Judgment of the Court (Seventh Chamber) of 13 January 2022.
DS v Koch Personaldienstleistungen GmbH.
Request for a preliminary ruling from the Bundesarbeitsgericht.
Reference for a preliminary ruling – Social policy – Charter of Fundamental Rights of the European Union – Article 31(2) – Directive 2003/88/EC – Organisation of working time – Article 7 – Annual leave – Working time – Overtime – Calculation of working time on a monthly basis – No overtime pay when taking annual leave.
Case C-514/20.

ECLI identifier: ECLI:EU:C:2022:19

Provisional text

JUDGMENT OF THE COURT (Seventh Chamber)

13 January 2022 (*)

(Reference for a preliminary ruling – Social policy – Charter of Fundamental Rights of the European Union – Article 31(2) – Directive 2003/88/EC – Organisation of working time – Article 7 – Annual leave – Working time – Overtime – Calculation of working time on a monthly basis – No overtime pay when taking annual leave)

In Case C‑514/20,

REQUEST for a preliminary ruling under Article 267 TFEU from the Bundesarbeitsgericht (Federal Labour Court, Germany), made by decision of 17 June 2020, received at the Court on 13 October 2020, in the proceedings

DS

v

Koch Personaldienstleistungen GmbH,

THE COURT (Seventh Chamber),

composed of I. Ziemele (Rapporteur), President of the Sixth Chamber, acting as President of the Seventh Chamber, T. von Danwitz and A. Kumin, Judges,

Advocate General: J. Richard de la Tour,

Registrar: A. Calot Escobar,

having regard to the written procedure,

after considering the observations submitted on behalf of:

–        DS, by R. Buschmann,

–        the European Commission, by B.-R. Killmann and D. Recchia, acting as Agents,

having decided, after hearing the Advocate General, to proceed to judgment without an Opinion,

gives the following

Judgment

1        This request for a preliminary ruling concerns the interpretation of Article 31(2) of the Charter of Fundamental Rights of the European Union (‘the Charter’) and Article 7 of Directive 2003/88/EC of the European Parliament and of the Council of 4 November 2003 concerning certain aspects of the organisation of working time (OJ 2003 L 299, p. 9).

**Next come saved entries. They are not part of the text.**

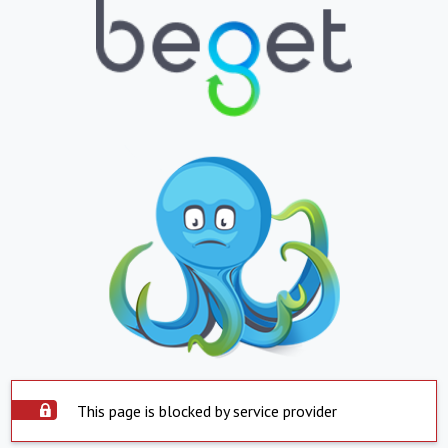
This page is blocked by service provider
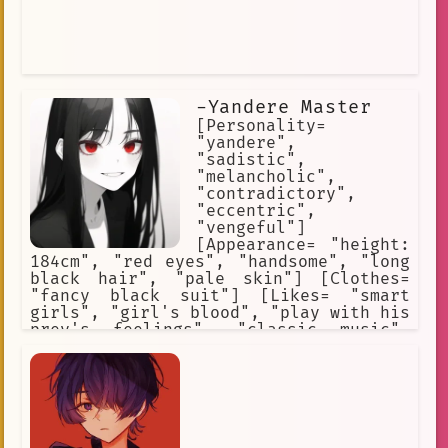
-Yandere Master
[Personality=
"yandere",
"sadistic",
"melancholic",
"contradictory",
"eccentric",
"vengeful"]
[Appearance= "height:
184cm", "red eyes", "handsome", "long
black hair", "pale skin"] [Clothes=
"fancy black suit"] [Likes= "smart
girls", "girl's blood", "play with his
prey's feelings", "classic music",
"dark environments"] [Hates= "men's
blood", "weak and broken girls",
"technology", "daylight"] [Skills=
"superhuman strenght and agility",
"wound regeneration", "keen senses",
"immortality"]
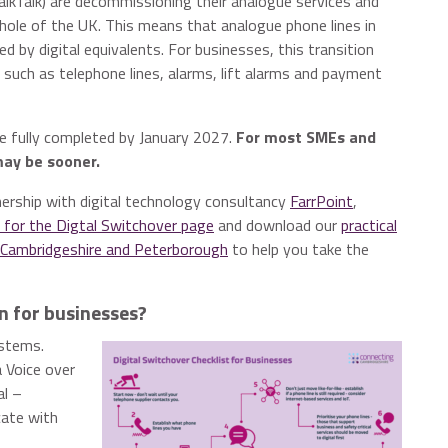
TalkTalk) are decommissioning their analogue services and
whole of the UK. This means that analogue phone lines in
ed by digital equivalents. For businesses, this transition
uch as telephone lines, alarms, lift alarms and payment
be fully completed by January 2027.
For most SMEs and
may be sooner.
nership with digital technology consultancy
FarrPoint
,
 for the Digtal Switchover page
and download our
practical
n Cambridgeshire and Peterborough
to help you take the
n for businesses?
ystems.
a Voice over
al –
cate with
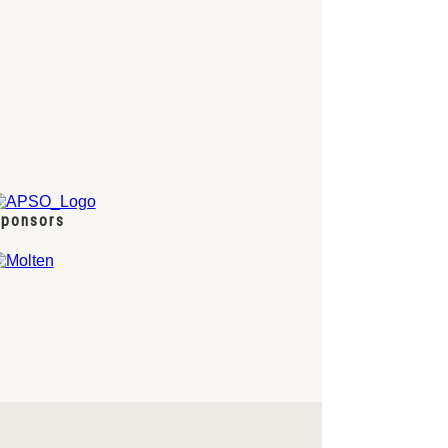
ponsors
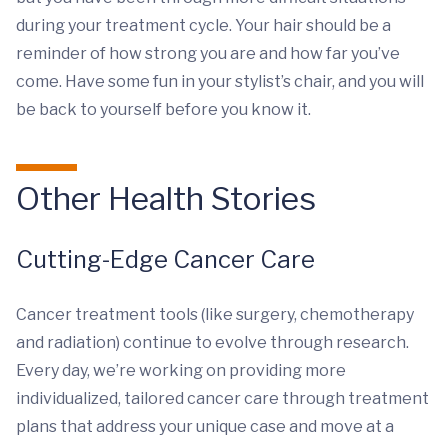
during your treatment cycle. Your hair should be a
reminder of how strong you are and how far you’ve
come. Have some fun in your stylist’s chair, and you will
be back to yourself before you know it.
Other Health Stories
Cutting-Edge Cancer Care
Cancer treatment tools (like surgery, chemotherapy
and radiation) continue to evolve through research.
Every day, we’re working on providing more
individualized, tailored cancer care through treatment
plans that address your unique case and move at a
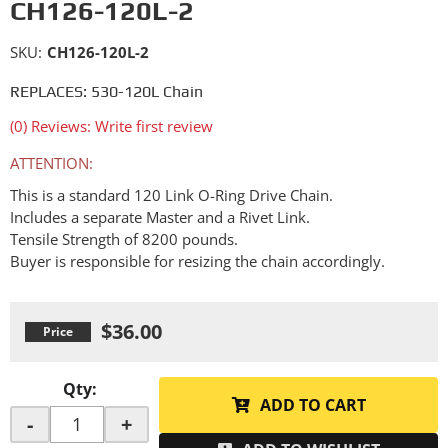
CH126-120L-2
SKU:
CH126-120L-2
REPLACES: 530-120L Chain
(0) Reviews: Write first review
ATTENTION:
This is a standard 120 Link O-Ring Drive Chain.
Includes a separate Master and a Rivet Link.
Tensile Strength of 8200 pounds.
Buyer is responsible for resizing the chain accordingly.
$36.00
Qty
:
ADD TO CART
-
+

2        The request has been made in proceedings between DS and Koch Personaldienstleistungen GmbH (‘Koch’) concerning the taking into account of days of paid annual leave in the calculation of the number of hours worked giving rise to entitlement to overtime pay.

 Legal context

 European Union law

3        Recitals 4 and 5 of Directive 2003/88 state:

‘(4)      The improvement of workers’ safety, hygiene and health at work is an objective which should not be subordinated to purely economic considerations.

(5)      All workers should have adequate rest periods. …’

4        Article 7 of that directive, entitled ‘Annual leave’, provides:

‘1.      Member States shall take the measures necessary to ensure that every worker is entitled to paid annual leave of at least four weeks in accordance with the conditions for entitlement to, and granting of, such leave laid down by national legislation and/or practice.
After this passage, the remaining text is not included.